In [None]:
# Setup Python path to import from project root
import sys, os, glob, importlib
sys.path.append(os.path.abspath('..'))

from kl_clustering_analysis.benchmarking import benchmark_cluster_algorithm
from tests.test_cases_config import SMALL_TEST_CASES
from datetime import datetime

modules_to_reload = [
    'kl_clustering_analysis.hierarchy_analysis.statistics.kl_tests.edge_significance',
    'kl_clustering_analysis.hierarchy_analysis.statistics.cmi_tests.conditional_sibling_independence',
    'kl_clustering_analysis.hierarchy_analysis.statistics',
    'kl_clustering_analysis.hierarchy_analysis.tree_decomposer',
    'kl_clustering_analysis.tree.poset_tree',
    'kl_clustering_analysis.plot.cluster_tree_visualization',
    'kl_clustering_analysis.benchmarking.pipeline',
]

for module_name in modules_to_reload:
    if module_name in sys.modules:
        importlib.reload(sys.modules[module_name])
    else:
        __import__(module_name)

print("All modules reloaded successfully")

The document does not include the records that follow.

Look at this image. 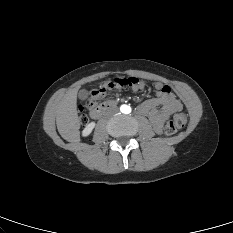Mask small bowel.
<instances>
[{
	"label": "small bowel",
	"mask_w": 233,
	"mask_h": 233,
	"mask_svg": "<svg viewBox=\"0 0 233 233\" xmlns=\"http://www.w3.org/2000/svg\"><path fill=\"white\" fill-rule=\"evenodd\" d=\"M154 87L156 89V97L141 103L138 107V111L142 115L149 117L155 132L161 133L165 121L173 113L180 111L182 109V104L168 85L157 82ZM132 88L135 91H141L145 89V84L137 81L132 85Z\"/></svg>",
	"instance_id": "small-bowel-1"
}]
</instances>
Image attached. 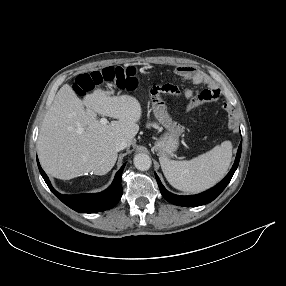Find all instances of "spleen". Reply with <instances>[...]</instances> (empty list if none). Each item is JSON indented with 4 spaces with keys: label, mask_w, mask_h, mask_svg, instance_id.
<instances>
[{
    "label": "spleen",
    "mask_w": 286,
    "mask_h": 286,
    "mask_svg": "<svg viewBox=\"0 0 286 286\" xmlns=\"http://www.w3.org/2000/svg\"><path fill=\"white\" fill-rule=\"evenodd\" d=\"M232 158V144L225 141L188 161L160 157L162 171L174 188L199 193L213 187L227 173Z\"/></svg>",
    "instance_id": "spleen-1"
}]
</instances>
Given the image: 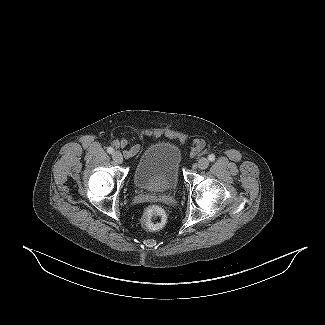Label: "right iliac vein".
Wrapping results in <instances>:
<instances>
[{"mask_svg": "<svg viewBox=\"0 0 325 325\" xmlns=\"http://www.w3.org/2000/svg\"><path fill=\"white\" fill-rule=\"evenodd\" d=\"M112 158L116 163L121 164L123 162V156L119 151L113 152Z\"/></svg>", "mask_w": 325, "mask_h": 325, "instance_id": "obj_1", "label": "right iliac vein"}]
</instances>
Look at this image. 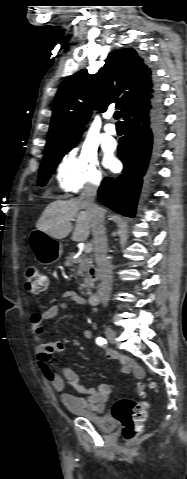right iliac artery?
Returning a JSON list of instances; mask_svg holds the SVG:
<instances>
[{
  "mask_svg": "<svg viewBox=\"0 0 187 479\" xmlns=\"http://www.w3.org/2000/svg\"><path fill=\"white\" fill-rule=\"evenodd\" d=\"M96 343H97L98 345H100V346H103V345H105V344L107 343V341H106L105 338L98 337V338L96 339Z\"/></svg>",
  "mask_w": 187,
  "mask_h": 479,
  "instance_id": "82829eb1",
  "label": "right iliac artery"
}]
</instances>
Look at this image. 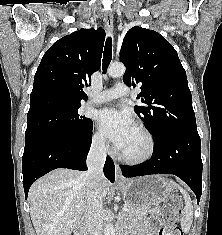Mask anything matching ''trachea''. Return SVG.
I'll return each instance as SVG.
<instances>
[{
	"label": "trachea",
	"instance_id": "obj_1",
	"mask_svg": "<svg viewBox=\"0 0 222 235\" xmlns=\"http://www.w3.org/2000/svg\"><path fill=\"white\" fill-rule=\"evenodd\" d=\"M111 60H112V39L111 37H108L106 39L104 53H103V60H102L103 61L102 63L103 73L106 72Z\"/></svg>",
	"mask_w": 222,
	"mask_h": 235
}]
</instances>
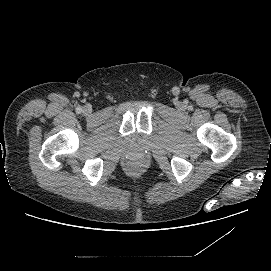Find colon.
<instances>
[{"mask_svg":"<svg viewBox=\"0 0 271 271\" xmlns=\"http://www.w3.org/2000/svg\"><path fill=\"white\" fill-rule=\"evenodd\" d=\"M131 171L136 172V171H138V168L136 166H133V167H131Z\"/></svg>","mask_w":271,"mask_h":271,"instance_id":"colon-1","label":"colon"}]
</instances>
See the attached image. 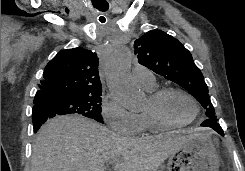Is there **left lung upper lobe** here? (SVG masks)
Returning <instances> with one entry per match:
<instances>
[{"instance_id": "1", "label": "left lung upper lobe", "mask_w": 245, "mask_h": 171, "mask_svg": "<svg viewBox=\"0 0 245 171\" xmlns=\"http://www.w3.org/2000/svg\"><path fill=\"white\" fill-rule=\"evenodd\" d=\"M138 62L189 91L206 109L210 121H216L203 74L191 53L174 37L151 30L135 41Z\"/></svg>"}]
</instances>
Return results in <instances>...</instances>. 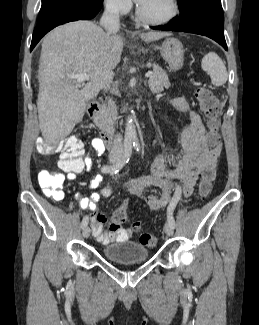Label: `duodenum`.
<instances>
[{"label": "duodenum", "mask_w": 259, "mask_h": 325, "mask_svg": "<svg viewBox=\"0 0 259 325\" xmlns=\"http://www.w3.org/2000/svg\"><path fill=\"white\" fill-rule=\"evenodd\" d=\"M100 113H101V105L98 102L92 103L88 107V115L91 118L92 121L98 123L100 120ZM101 140L105 147L111 148L114 144V135L113 133L103 130L101 133ZM127 144V142H126Z\"/></svg>", "instance_id": "1"}]
</instances>
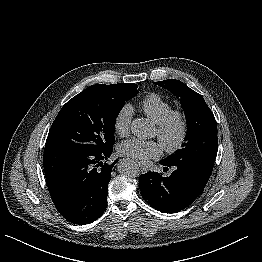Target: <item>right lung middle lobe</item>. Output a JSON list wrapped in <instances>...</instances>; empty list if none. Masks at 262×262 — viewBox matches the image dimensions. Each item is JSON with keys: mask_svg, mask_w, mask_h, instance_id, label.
Returning <instances> with one entry per match:
<instances>
[{"mask_svg": "<svg viewBox=\"0 0 262 262\" xmlns=\"http://www.w3.org/2000/svg\"><path fill=\"white\" fill-rule=\"evenodd\" d=\"M138 85H92L69 100L49 131L45 148L104 151L113 147L116 118Z\"/></svg>", "mask_w": 262, "mask_h": 262, "instance_id": "obj_1", "label": "right lung middle lobe"}]
</instances>
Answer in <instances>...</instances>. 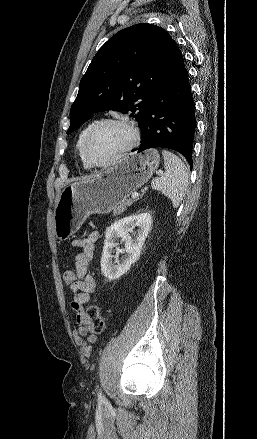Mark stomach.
Segmentation results:
<instances>
[{"label":"stomach","instance_id":"stomach-1","mask_svg":"<svg viewBox=\"0 0 257 439\" xmlns=\"http://www.w3.org/2000/svg\"><path fill=\"white\" fill-rule=\"evenodd\" d=\"M160 155L147 149L124 157L116 166L64 187L56 200L54 232L67 240L91 214H108L144 185L158 168Z\"/></svg>","mask_w":257,"mask_h":439}]
</instances>
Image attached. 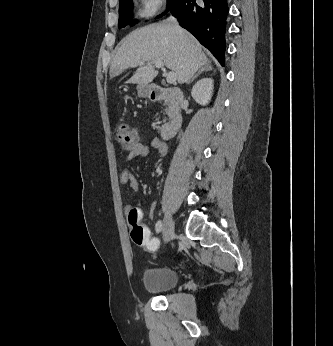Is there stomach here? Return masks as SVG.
I'll return each mask as SVG.
<instances>
[{
	"mask_svg": "<svg viewBox=\"0 0 333 346\" xmlns=\"http://www.w3.org/2000/svg\"><path fill=\"white\" fill-rule=\"evenodd\" d=\"M137 91H138L139 97L146 98L150 94V87L148 85H138Z\"/></svg>",
	"mask_w": 333,
	"mask_h": 346,
	"instance_id": "1",
	"label": "stomach"
}]
</instances>
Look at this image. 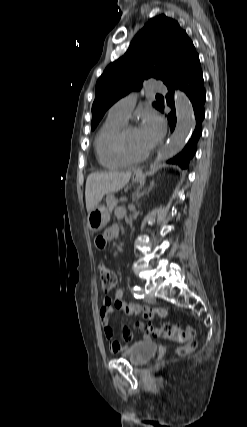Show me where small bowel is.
Masks as SVG:
<instances>
[{"label":"small bowel","instance_id":"1","mask_svg":"<svg viewBox=\"0 0 247 427\" xmlns=\"http://www.w3.org/2000/svg\"><path fill=\"white\" fill-rule=\"evenodd\" d=\"M121 213V211L117 212L118 215H120ZM118 233L119 229L117 226H112L108 228L102 235L96 238V246L100 249L104 248L107 241L117 238ZM113 308L117 309L120 313H124L127 315L142 314L146 319H152L156 315L160 317H165L168 314L165 308L150 309L147 306H141L135 303H128L124 301L123 292L121 290H117L113 300L110 298H105L103 306L100 309V318L104 335L109 341V346L112 352H121L125 349V345H123L117 340H114L113 338L114 332L109 324L110 316L113 313ZM122 336L125 342H129L132 339V330L129 325H125L123 327ZM148 338L149 336L146 335L145 339Z\"/></svg>","mask_w":247,"mask_h":427}]
</instances>
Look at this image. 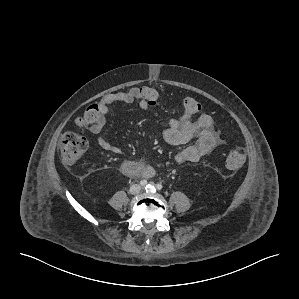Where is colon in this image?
<instances>
[{
	"instance_id": "colon-1",
	"label": "colon",
	"mask_w": 299,
	"mask_h": 299,
	"mask_svg": "<svg viewBox=\"0 0 299 299\" xmlns=\"http://www.w3.org/2000/svg\"><path fill=\"white\" fill-rule=\"evenodd\" d=\"M140 94L150 106H155L159 100V91L153 86L140 88ZM201 110L200 104L192 97H187L181 102L182 115L191 118ZM101 112L98 104H92L86 108L83 115L77 119V124L81 127L91 126L100 118ZM88 142L80 134L69 132L63 135L60 142V153L65 164H73L78 161L86 152ZM246 161L245 153L242 149L230 151L226 157V166L236 170L244 165Z\"/></svg>"
}]
</instances>
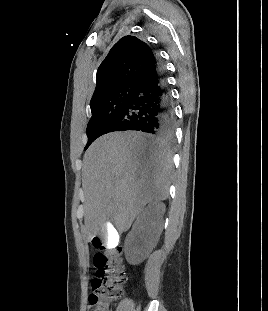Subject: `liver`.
<instances>
[{
	"label": "liver",
	"mask_w": 268,
	"mask_h": 311,
	"mask_svg": "<svg viewBox=\"0 0 268 311\" xmlns=\"http://www.w3.org/2000/svg\"><path fill=\"white\" fill-rule=\"evenodd\" d=\"M172 158L142 133L113 132L95 140L83 157L84 234L107 236L113 224L127 231L144 206L169 194Z\"/></svg>",
	"instance_id": "obj_1"
}]
</instances>
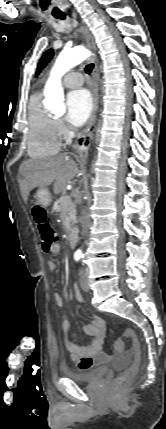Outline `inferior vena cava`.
Returning <instances> with one entry per match:
<instances>
[{
	"label": "inferior vena cava",
	"instance_id": "inferior-vena-cava-1",
	"mask_svg": "<svg viewBox=\"0 0 166 429\" xmlns=\"http://www.w3.org/2000/svg\"><path fill=\"white\" fill-rule=\"evenodd\" d=\"M80 223L82 228V236H85L90 226V217L85 209H82L81 211Z\"/></svg>",
	"mask_w": 166,
	"mask_h": 429
}]
</instances>
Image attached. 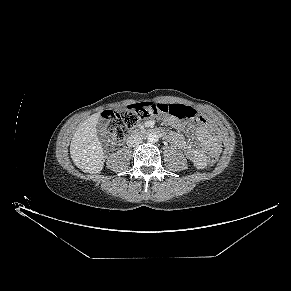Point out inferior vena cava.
I'll return each mask as SVG.
<instances>
[{"mask_svg":"<svg viewBox=\"0 0 291 291\" xmlns=\"http://www.w3.org/2000/svg\"><path fill=\"white\" fill-rule=\"evenodd\" d=\"M141 143H142V139L138 136L131 135L127 139V145L129 147H135V146L140 145Z\"/></svg>","mask_w":291,"mask_h":291,"instance_id":"obj_1","label":"inferior vena cava"}]
</instances>
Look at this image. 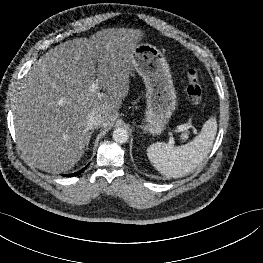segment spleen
I'll list each match as a JSON object with an SVG mask.
<instances>
[{"instance_id":"1","label":"spleen","mask_w":263,"mask_h":263,"mask_svg":"<svg viewBox=\"0 0 263 263\" xmlns=\"http://www.w3.org/2000/svg\"><path fill=\"white\" fill-rule=\"evenodd\" d=\"M217 132L215 117L209 118L200 134L185 145L174 147L157 142L147 148V156L155 169L168 178L184 177L208 156Z\"/></svg>"}]
</instances>
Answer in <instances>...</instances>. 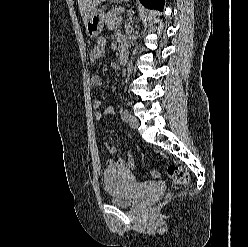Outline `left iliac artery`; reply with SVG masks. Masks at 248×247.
I'll list each match as a JSON object with an SVG mask.
<instances>
[{"label": "left iliac artery", "instance_id": "1", "mask_svg": "<svg viewBox=\"0 0 248 247\" xmlns=\"http://www.w3.org/2000/svg\"><path fill=\"white\" fill-rule=\"evenodd\" d=\"M123 116H124V119H125L126 121L129 120L130 114H129L128 110H126V109L124 110Z\"/></svg>", "mask_w": 248, "mask_h": 247}]
</instances>
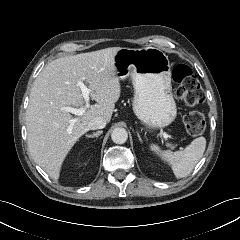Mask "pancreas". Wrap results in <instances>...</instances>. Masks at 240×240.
Wrapping results in <instances>:
<instances>
[{"label": "pancreas", "mask_w": 240, "mask_h": 240, "mask_svg": "<svg viewBox=\"0 0 240 240\" xmlns=\"http://www.w3.org/2000/svg\"><path fill=\"white\" fill-rule=\"evenodd\" d=\"M169 147H171V148H174V146H172V145H168Z\"/></svg>", "instance_id": "1"}]
</instances>
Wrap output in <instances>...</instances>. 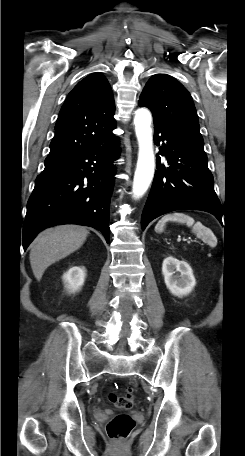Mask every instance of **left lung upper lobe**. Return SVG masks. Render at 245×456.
Instances as JSON below:
<instances>
[{"label": "left lung upper lobe", "mask_w": 245, "mask_h": 456, "mask_svg": "<svg viewBox=\"0 0 245 456\" xmlns=\"http://www.w3.org/2000/svg\"><path fill=\"white\" fill-rule=\"evenodd\" d=\"M139 106L152 111L154 123L173 127L203 144L192 97L175 78L167 74L152 76L142 91Z\"/></svg>", "instance_id": "obj_1"}]
</instances>
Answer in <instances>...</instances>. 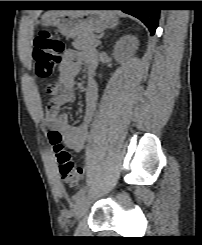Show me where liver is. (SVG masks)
Here are the masks:
<instances>
[{"instance_id": "6515ba94", "label": "liver", "mask_w": 202, "mask_h": 245, "mask_svg": "<svg viewBox=\"0 0 202 245\" xmlns=\"http://www.w3.org/2000/svg\"><path fill=\"white\" fill-rule=\"evenodd\" d=\"M40 13H41V11H38V12H37V16H38Z\"/></svg>"}]
</instances>
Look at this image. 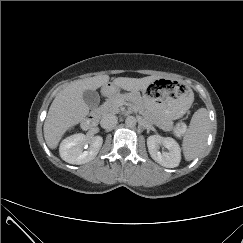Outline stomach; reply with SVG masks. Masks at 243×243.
I'll return each instance as SVG.
<instances>
[{
  "label": "stomach",
  "mask_w": 243,
  "mask_h": 243,
  "mask_svg": "<svg viewBox=\"0 0 243 243\" xmlns=\"http://www.w3.org/2000/svg\"><path fill=\"white\" fill-rule=\"evenodd\" d=\"M103 91L111 95L113 86L106 84ZM142 100L147 111L154 116L173 121L188 111L194 101V93L191 88L182 86L181 83L160 78L142 91Z\"/></svg>",
  "instance_id": "stomach-1"
}]
</instances>
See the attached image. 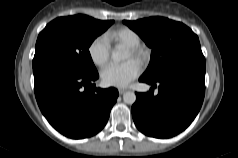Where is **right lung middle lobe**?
<instances>
[{"instance_id": "obj_1", "label": "right lung middle lobe", "mask_w": 238, "mask_h": 158, "mask_svg": "<svg viewBox=\"0 0 238 158\" xmlns=\"http://www.w3.org/2000/svg\"><path fill=\"white\" fill-rule=\"evenodd\" d=\"M113 23L81 14L59 17L40 32L33 62L53 59L84 75L96 74L89 47Z\"/></svg>"}]
</instances>
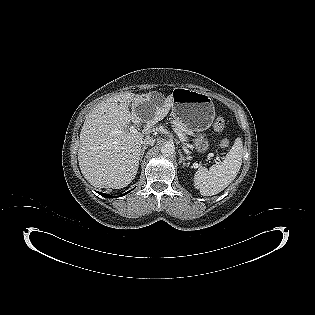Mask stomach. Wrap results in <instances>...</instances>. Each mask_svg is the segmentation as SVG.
<instances>
[{"label": "stomach", "instance_id": "obj_1", "mask_svg": "<svg viewBox=\"0 0 315 315\" xmlns=\"http://www.w3.org/2000/svg\"><path fill=\"white\" fill-rule=\"evenodd\" d=\"M171 96L172 116L194 133V149L198 153L207 152L210 142L204 131L212 125L215 118L211 97L204 92L182 87L174 88Z\"/></svg>", "mask_w": 315, "mask_h": 315}]
</instances>
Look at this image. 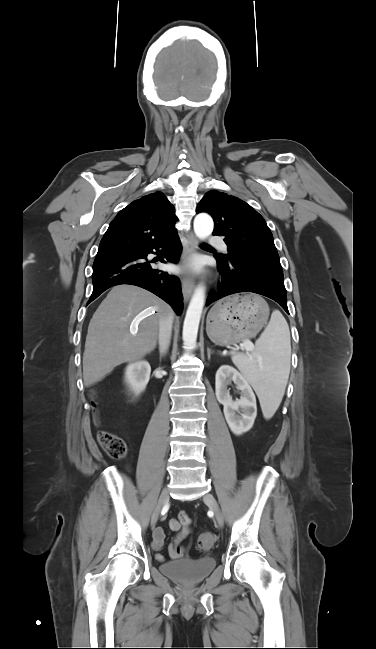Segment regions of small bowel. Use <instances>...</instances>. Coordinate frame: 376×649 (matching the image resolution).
Listing matches in <instances>:
<instances>
[{
  "mask_svg": "<svg viewBox=\"0 0 376 649\" xmlns=\"http://www.w3.org/2000/svg\"><path fill=\"white\" fill-rule=\"evenodd\" d=\"M192 524V519L188 516L187 513L181 511L177 518L171 519L169 521V528L175 533V536L172 538V541L169 545V554L172 558H181L186 555V550L179 547V543L190 534V527ZM164 530L161 527H157L153 531V548L156 551L161 550L164 545ZM156 558L159 561H163L164 557L160 553L156 554Z\"/></svg>",
  "mask_w": 376,
  "mask_h": 649,
  "instance_id": "obj_1",
  "label": "small bowel"
}]
</instances>
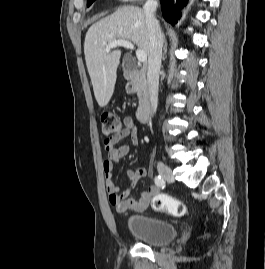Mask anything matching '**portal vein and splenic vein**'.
Listing matches in <instances>:
<instances>
[{"label":"portal vein and splenic vein","mask_w":265,"mask_h":269,"mask_svg":"<svg viewBox=\"0 0 265 269\" xmlns=\"http://www.w3.org/2000/svg\"><path fill=\"white\" fill-rule=\"evenodd\" d=\"M118 46L126 47L128 49L134 50V45L130 41L123 40V39H117L112 42H110L108 45H106V53H109L112 48H116ZM136 57L139 62H145L147 60V54L145 51L141 49L136 50Z\"/></svg>","instance_id":"1"}]
</instances>
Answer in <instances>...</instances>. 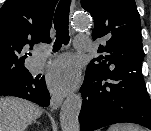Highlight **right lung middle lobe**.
I'll use <instances>...</instances> for the list:
<instances>
[{"label": "right lung middle lobe", "mask_w": 151, "mask_h": 131, "mask_svg": "<svg viewBox=\"0 0 151 131\" xmlns=\"http://www.w3.org/2000/svg\"><path fill=\"white\" fill-rule=\"evenodd\" d=\"M29 75H30V73L28 71L10 74L9 76L0 80V87H3L5 85L15 84V83L27 78Z\"/></svg>", "instance_id": "obj_1"}]
</instances>
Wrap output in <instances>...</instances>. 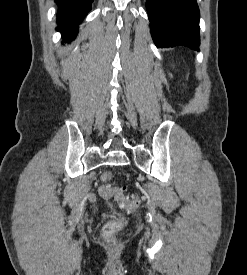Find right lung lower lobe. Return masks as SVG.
Returning a JSON list of instances; mask_svg holds the SVG:
<instances>
[{
  "label": "right lung lower lobe",
  "instance_id": "right-lung-lower-lobe-1",
  "mask_svg": "<svg viewBox=\"0 0 247 275\" xmlns=\"http://www.w3.org/2000/svg\"><path fill=\"white\" fill-rule=\"evenodd\" d=\"M57 12V30L61 32L65 42L72 41L77 34L78 24L91 10L93 0H55Z\"/></svg>",
  "mask_w": 247,
  "mask_h": 275
}]
</instances>
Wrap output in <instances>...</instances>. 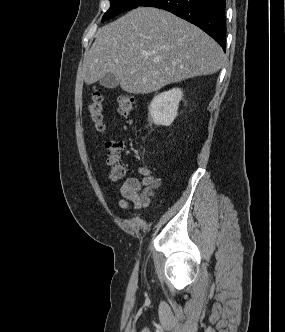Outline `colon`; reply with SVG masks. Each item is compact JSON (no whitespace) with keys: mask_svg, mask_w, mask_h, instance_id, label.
<instances>
[{"mask_svg":"<svg viewBox=\"0 0 285 332\" xmlns=\"http://www.w3.org/2000/svg\"><path fill=\"white\" fill-rule=\"evenodd\" d=\"M136 106L135 99L128 94H120L117 98V113L120 117H127L134 111ZM88 116L95 129L102 132L105 129L103 119V95L100 90L92 93L91 99L87 105ZM124 144L121 141L111 140L106 142L108 150L107 164L109 166V175L113 181H119L126 177L127 168L120 162L119 153Z\"/></svg>","mask_w":285,"mask_h":332,"instance_id":"obj_1","label":"colon"}]
</instances>
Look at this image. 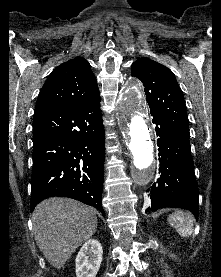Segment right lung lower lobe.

# Clean up previous results in the results folder
results_folder = "../cluster_tree_plots"
if os.path.exists(results_folder):
    files = glob.glob(os.path.join(results_folder, "*.png"))
    for f in files:
        try:
            os.remove(f)
            print(f"Deleted previous result: {f}")
        except Exception as e:
            print(f"Error deleting {f}: {e}")
else:
    os.makedirs(results_folder, exist_ok=True)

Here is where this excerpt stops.